***** RECORD SET

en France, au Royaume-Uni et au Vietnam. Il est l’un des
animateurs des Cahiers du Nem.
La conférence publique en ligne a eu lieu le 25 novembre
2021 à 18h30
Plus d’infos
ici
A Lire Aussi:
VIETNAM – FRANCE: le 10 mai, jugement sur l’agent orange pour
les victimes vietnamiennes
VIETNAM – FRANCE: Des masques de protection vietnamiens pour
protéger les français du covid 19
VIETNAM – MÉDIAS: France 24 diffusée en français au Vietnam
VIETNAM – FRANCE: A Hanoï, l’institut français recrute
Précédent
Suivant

**********
***** RECORD SET

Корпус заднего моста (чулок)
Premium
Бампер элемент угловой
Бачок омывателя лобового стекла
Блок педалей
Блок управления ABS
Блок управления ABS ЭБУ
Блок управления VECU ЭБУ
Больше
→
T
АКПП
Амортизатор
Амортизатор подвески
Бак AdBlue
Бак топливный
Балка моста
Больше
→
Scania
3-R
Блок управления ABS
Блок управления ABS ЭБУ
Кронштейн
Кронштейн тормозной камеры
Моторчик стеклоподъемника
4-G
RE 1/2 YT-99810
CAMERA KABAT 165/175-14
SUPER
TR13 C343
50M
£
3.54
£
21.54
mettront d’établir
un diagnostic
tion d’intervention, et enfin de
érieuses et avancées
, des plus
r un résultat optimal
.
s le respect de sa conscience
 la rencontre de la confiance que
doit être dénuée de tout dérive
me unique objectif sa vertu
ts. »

**********
***** RECORD SET

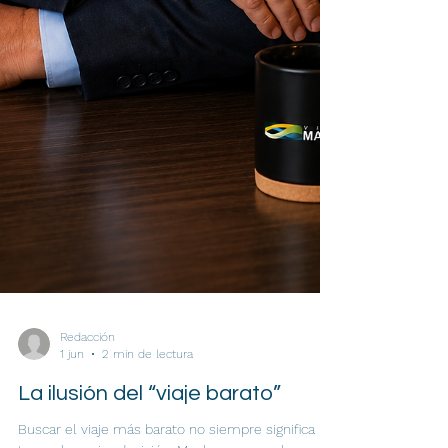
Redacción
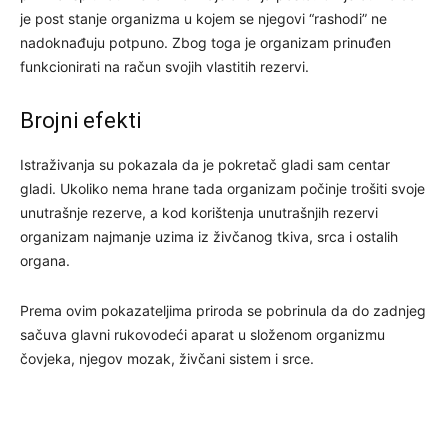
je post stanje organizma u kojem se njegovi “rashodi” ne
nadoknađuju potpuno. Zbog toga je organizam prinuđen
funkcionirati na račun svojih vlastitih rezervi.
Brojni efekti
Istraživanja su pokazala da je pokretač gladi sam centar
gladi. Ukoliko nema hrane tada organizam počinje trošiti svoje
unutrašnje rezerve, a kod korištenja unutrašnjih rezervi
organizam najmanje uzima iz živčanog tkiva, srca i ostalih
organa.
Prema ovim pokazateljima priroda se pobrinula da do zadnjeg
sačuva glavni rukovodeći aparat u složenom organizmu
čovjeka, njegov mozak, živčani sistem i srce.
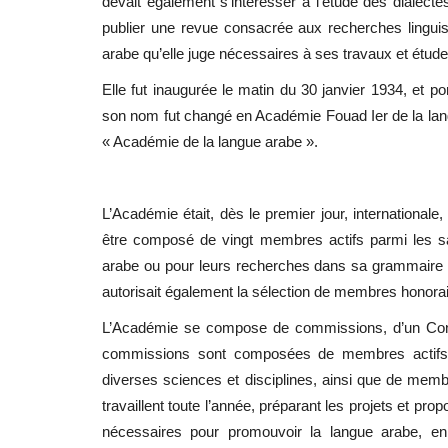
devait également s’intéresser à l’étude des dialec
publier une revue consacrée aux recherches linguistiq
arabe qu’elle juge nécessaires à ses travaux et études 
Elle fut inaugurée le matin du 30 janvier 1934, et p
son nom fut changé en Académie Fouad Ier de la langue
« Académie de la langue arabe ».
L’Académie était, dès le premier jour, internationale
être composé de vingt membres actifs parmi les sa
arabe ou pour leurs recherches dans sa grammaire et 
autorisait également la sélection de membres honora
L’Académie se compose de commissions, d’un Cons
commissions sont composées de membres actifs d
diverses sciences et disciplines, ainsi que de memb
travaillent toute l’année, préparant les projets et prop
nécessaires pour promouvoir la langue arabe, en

**********

INSTRUCTIONS FOR THE TASK:
Lines with the word "pour" in the data need counting; report the count alone.

RESPONSE TO THE EXERCISE:
4